The words set my mind adrift on a silver sea, in a pea-green boat with billowing sails, in the company of the Owl and the Pussycat. We land in a place of long ago and far away where people live simple lives, laugh, and dance around bonfires, and never have to worry about nuclear war and clean air. A place where it's safe for kids to play and roam without fear that some pervert will snatch them from their front yards. A place where all the plants and animals, including humans, speak the same language and nobody kills off other species because they don't understand them. A place where the people you love never go away and leave you.

"Don't dawdle, Raynie. Get dressed."

I'm glad Mom interrupts my thoughts. I've boarded this downhill train too many times, as Ray would say, and it always ends with me wheezing and then sucking on my inhaler.

As you know, today is my birthday and I'm out in the garage getting my clothes out of the dryer. I plan to wear them to the La Brea Tar Pits, the place I chose to go for my celebration, if you want to call it that, and that's when I see Erma Geddon poke her head out between the wooden slats of her box, her eyes at half-mast. I miss her when she's asleep, and hope, for selfish reasons, that she will wake up.
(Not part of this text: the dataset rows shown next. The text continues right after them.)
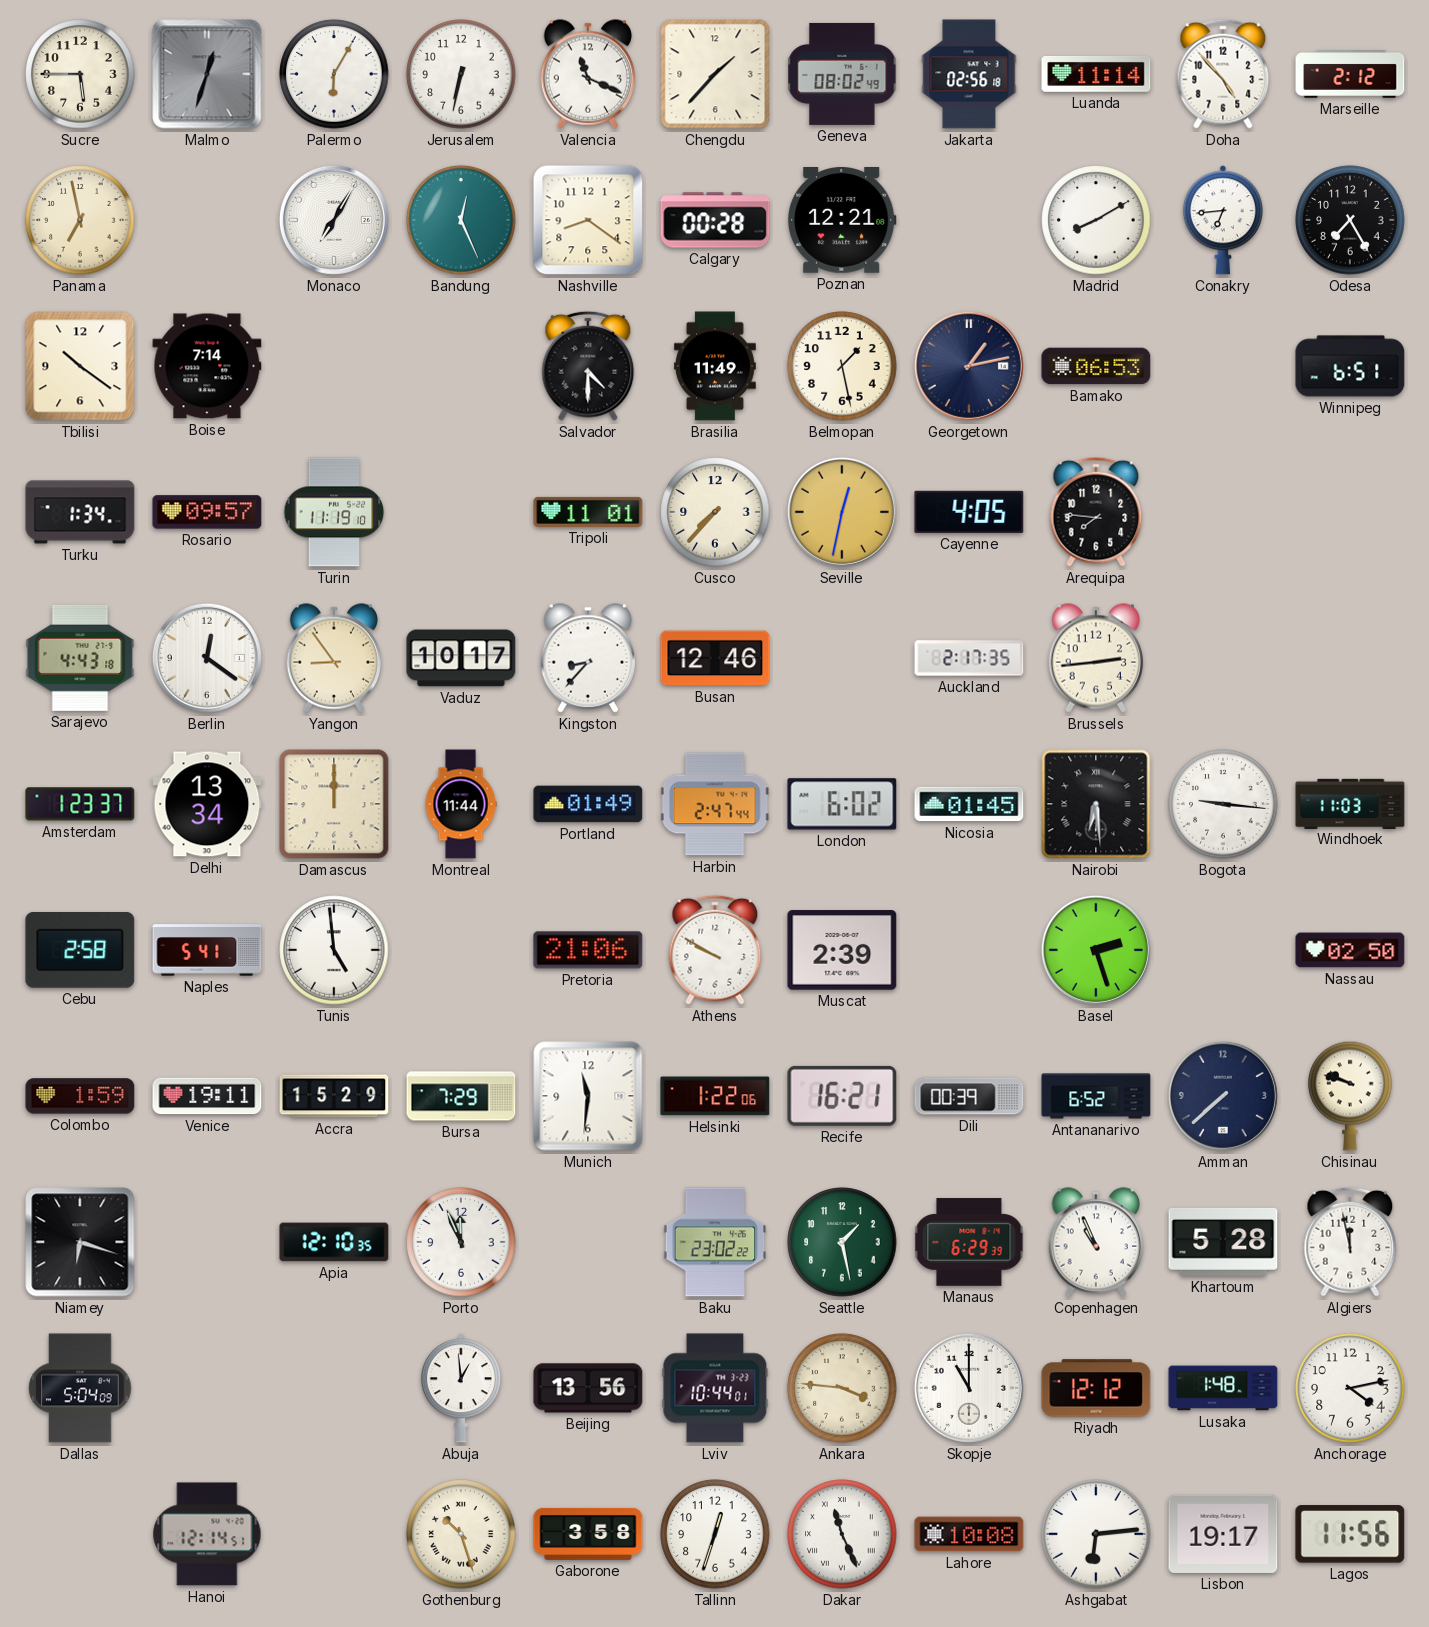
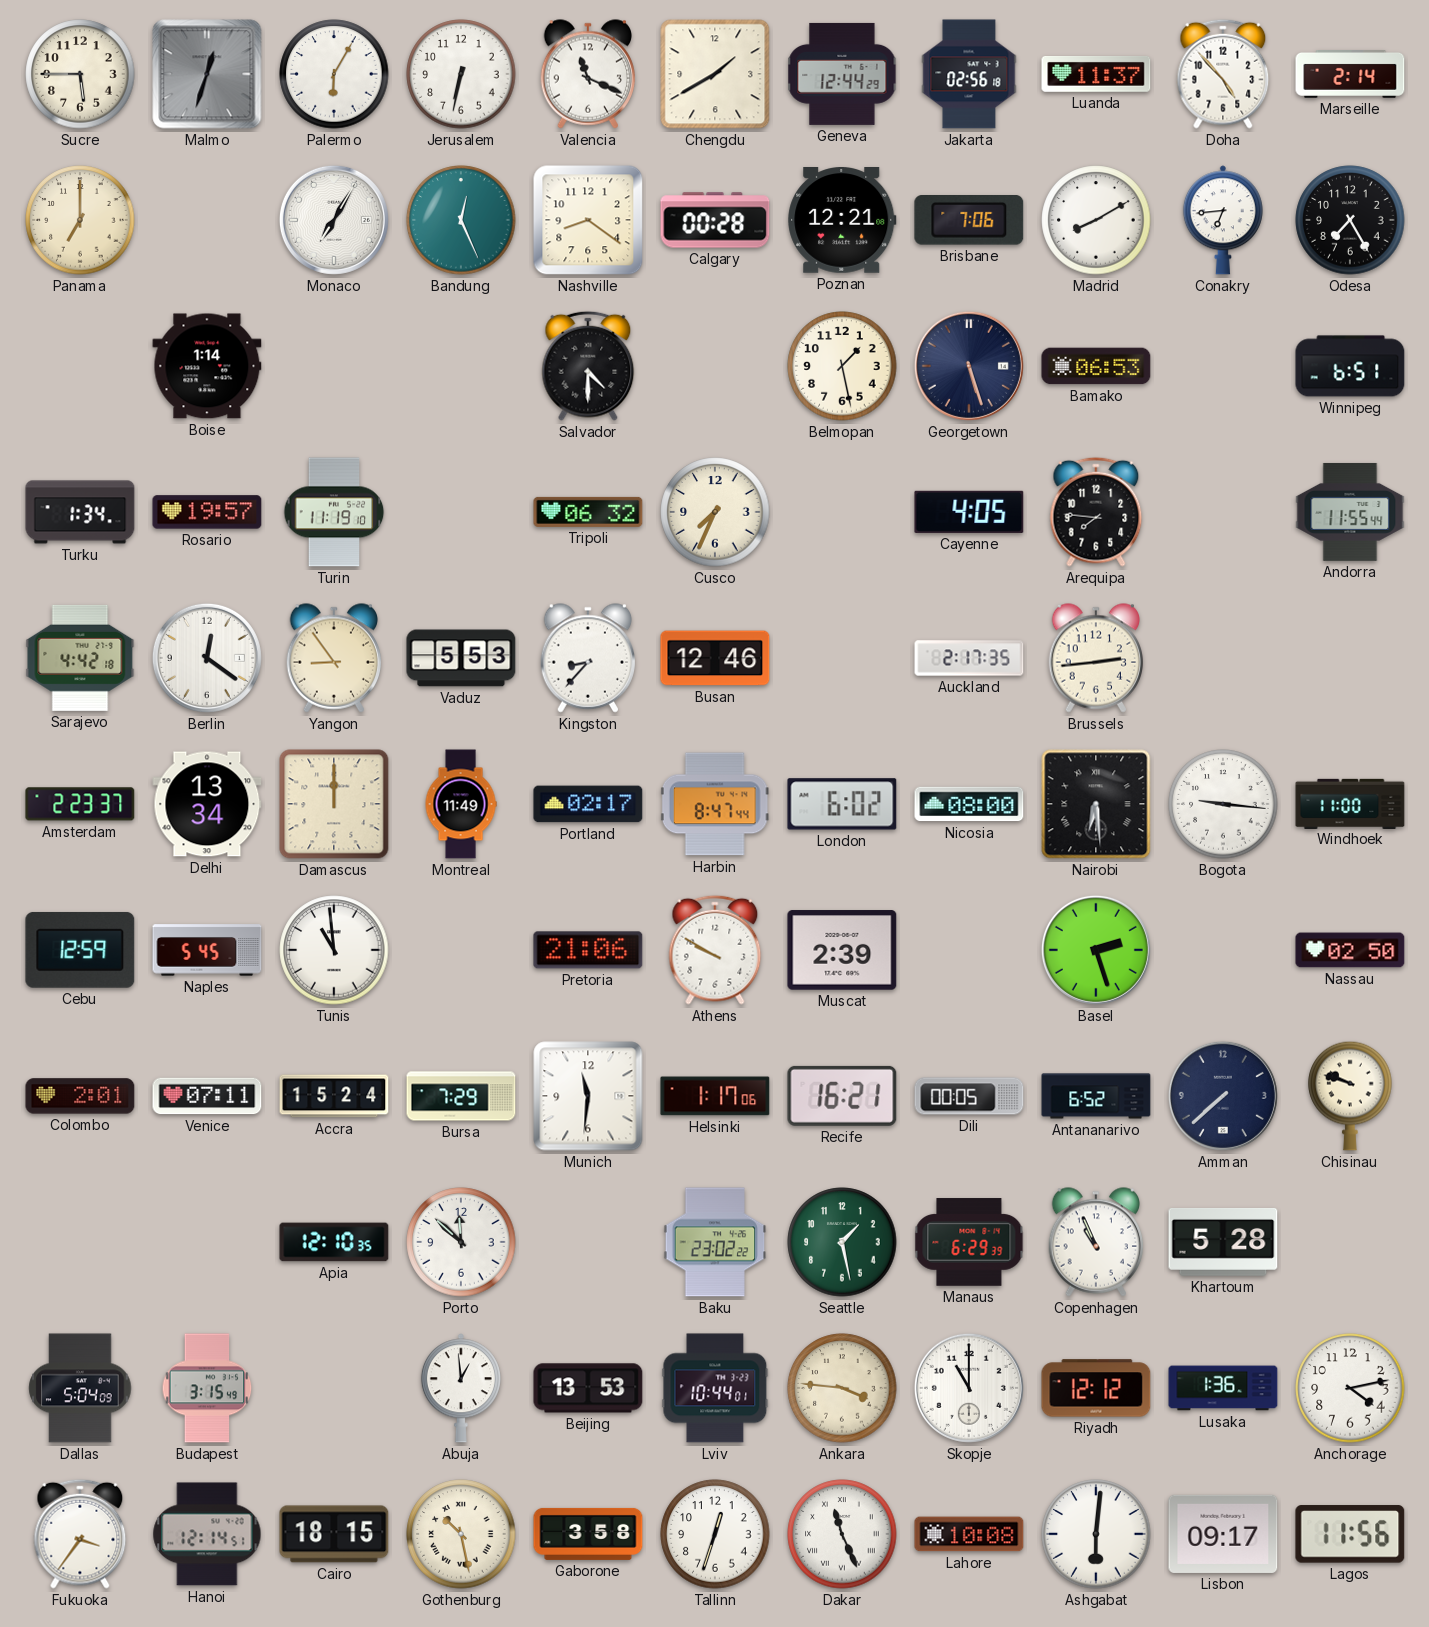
Chengdu: 1:37 -> 1:40
Geneva: 08:02 -> 12:44
Luanda: 11:14 -> 11:37
Marseille: 2:12 -> 2:14
Panama: 6:58 -> 7:00
Brisbane: none -> 7:06
Tbilisi: 10:21 -> none
Boise: 7:14 -> 1:14
Brasilia: 11:49 -> none
Georgetown: 1:13 -> 5:27
Rosario: 09:57 -> 19:57
Tripoli: 11:01 -> 06:32
Cusco: 7:37 -> 7:34
Seville: 12:32 -> none
Andorra: none -> 11:55
Sarajevo: 4:43 -> 4:42
Vaduz: 10:17 -> 5:53
Amsterdam: 1:23 -> 2:23
Montreal: 11:44 -> 11:49
Portland: 01:49 -> 02:17
Harbin: 2:47 -> 8:47
Nicosia: 01:45 -> 08:00
Windhoek: 11:03 -> 11:00
Cebu: 2:58 -> 12:59
Naples: 5:41 -> 5:45
Tunis: 4:59 -> 10:59
Colombo: 1:59 -> 2:01
Venice: 19:11 -> 07:11
Accra: 15:29 -> 15:24
Helsinki: 1:22 -> 1:17
Dili: 00:39 -> 00:05
Niamey: 6:18 -> none
Porto: 11:56 -> 11:52
Algiers: 11:58 -> none
Budapest: none -> 3:15
Beijing: 13:56 -> 13:53
Lusaka: 1:48 -> 1:36
Fukuoka: none -> 3:36
Cairo: none -> 18:15
Gothenburg: 10:27 -> 10:28
Ashgabat: 6:14 -> 6:01
Lisbon: 19:17 -> 09:17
My birthday falls on Monday this year and Mom got special permission from my school to take me and True on a field trip to the tar pits. True's brother, Jason, is going with us, minus official permission. He's playing hooky.

Ray used to take me to the tar pits all the time. He knows I love learning about how the world used to be thousands of years ago. But he didn't even call to wish me happy birthday today, not that I blame him. I probably wouldn't either if I were him.

I hate to cry worse than I hate falling down and skinning a knee, but the tears come like a cloudburst of unexpected rain. I blow my nose on a dirty towel in the laundry pile of things to be washed as I steady myself. I can feel Ray lifting my chin with a fist and saying, ‘Zip it up, little soldier.'

Mom took the day off from the bakery she half owns. I don't want to disappoint her more than I have already.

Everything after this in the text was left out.